最大のトピックは、川崎Fで先発した2人のCBがともに負傷して担架で運ばれ、途中から左SBの登里 享平がCBに移る急増のDF陣となったことだろう。「リーグ戦で残り5分とかはあったが、こういう展開ではなかった」と登里も振り返る。スタートの4バックと、最後にタイムアップの笛を聞いた4バックは大きく様変わりしていた。連戦が続き、勤続疲労の影響からか主力に負傷者が続出している川崎Fは、またも苦しい状況に立たされている。
それでも、アウェイゴールを奪って第2戦に臨むことができるのはポジティブな要素だ。「サポーターの後押しがあるのはワクワクしますし、等々力でやれるのは士気が上がる」と登里は話したが、等々力陸上競技場での公式戦は6月9日の天皇杯3回戦以来約3カ月ぶり。勝利を収めれば、また無失点で終われば勝ち上がりが決まるだけに、準決勝進出にいまの力をすべて注ぐだろう。VARサポートによるPKで得た家長 昭博のゴールを生かしたい。

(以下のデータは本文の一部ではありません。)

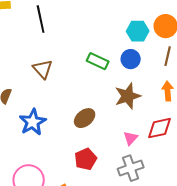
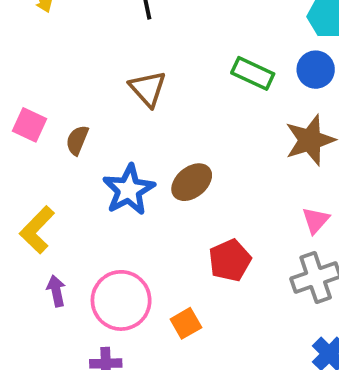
brown ellipse: (85, 118) -> (192, 182), moved

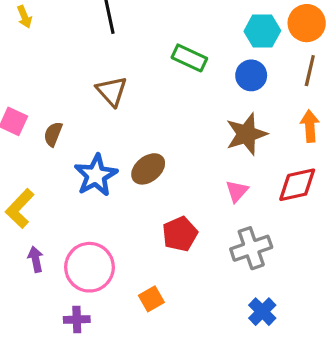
green rectangle: (253, 73) -> (189, 58), moved
pink triangle: (316, 220) -> (237, 191), moved
orange square: (186, 323) -> (151, 299), moved

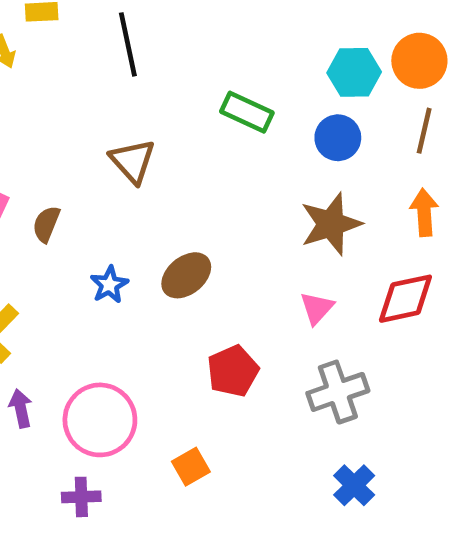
blue star: (96, 175) -> (109, 285), size x0.6

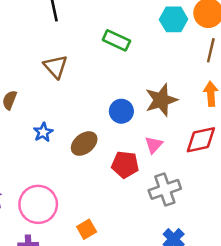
blue circle: (338, 138) -> (121, 111), moved
brown ellipse: (186, 275) -> (84, 144), moved
red pentagon: (233, 371) -> (125, 165), moved, turned 30

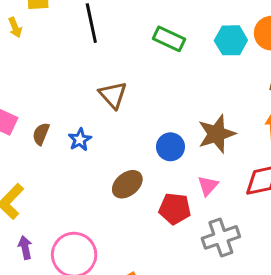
green rectangle: (116, 40) -> (169, 39), moved
brown triangle: (56, 66) -> (113, 95), moved
blue star: (43, 132) -> (80, 140), moved

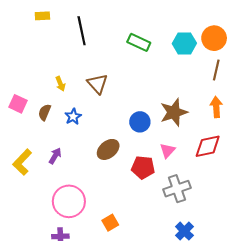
yellow arrow: (15, 27) -> (60, 84), moved
purple arrow: (25, 248) -> (55, 156), moved, turned 42

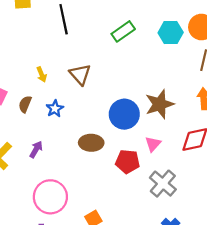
green rectangle: (139, 42) -> (123, 31), turned -60
blue circle: (140, 122) -> (124, 114), size x1.4
brown ellipse: (108, 149) -> (91, 143), turned 40
gray cross: (177, 189) -> (163, 184), turned -30

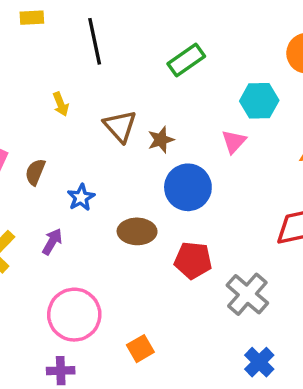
cyan hexagon: (171, 33) -> (259, 101), moved
yellow arrow: (42, 74) -> (61, 104), moved
brown star: (160, 104) -> (161, 140), moved, size x0.6
blue star: (55, 109) -> (81, 197), moved
pink triangle: (153, 144) -> (234, 141), moved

やはり懸念はディフェンスラインだ。山根 視来がW杯最終予選に臨む日本代表に招集中で不在。それに谷口 彰悟、ジェジエウ、車屋 紳太郎というCB陣が負傷してしまった。今季CBで先発したことのある選手は山村 和也のみ。「痛みが取れれば……」と鬼木 達監督が話していた谷口の復帰、また自身のSNSで「重傷はありませんでした!!!数日中に戻ってくるといいのですが……」(原文ママ)と投稿したジェジエウは間に合うのか。第1戦とは異なり、浦和はキャスパー ユンカーの出場が見込まれるだけに、誰がCBで起用されるのか、また第1戦で良いパフォーマンスを見せられなかったイサカ ゼインの入っていた右SBには誰が入るのか。大きなポイントになりそうだ。
浦和は第1戦で江坂 任、小泉 佳穂を先発から起用した。プレスがハマる場面はあったものの、全体的に見ればそこまで機能したとはいえなかった。酒井 宏樹は「オーバーワーク」を考慮されて日本代表から離脱したものの、休養が優先されそうで起用はないだろう。点を奪えなければ敗退が決まる。どうやってGKチョン ソンリョンの牙城を崩すか。
2013年以降、公式戦における等々力陸上競技場での両者の対戦は、川崎Fが7勝2分2敗と大きくリードしている。しかもそのうち6試合で3点以上をマークするなど、相性は川崎Fに分がある。「(第1戦を)全体的に見ればすごく良い試合ができた。やれたことをそのまま続けていくことが大事。できたことをさらに良くして、ゴールを奪ってしっかり勝ち切って次に進むこと」とリカルド ロドリゲス監督。勝利するか、2得点以上をマークした引き分けでも勝ち上がれる浦和は決定力がカギになる。
4大会すべてでタイトルを狙う川崎Fが勝ち上がるか。浦和が手負いの川崎F守備陣を崩して準決勝進出を決めるか。決戦は日曜日、18時にキックオフされる。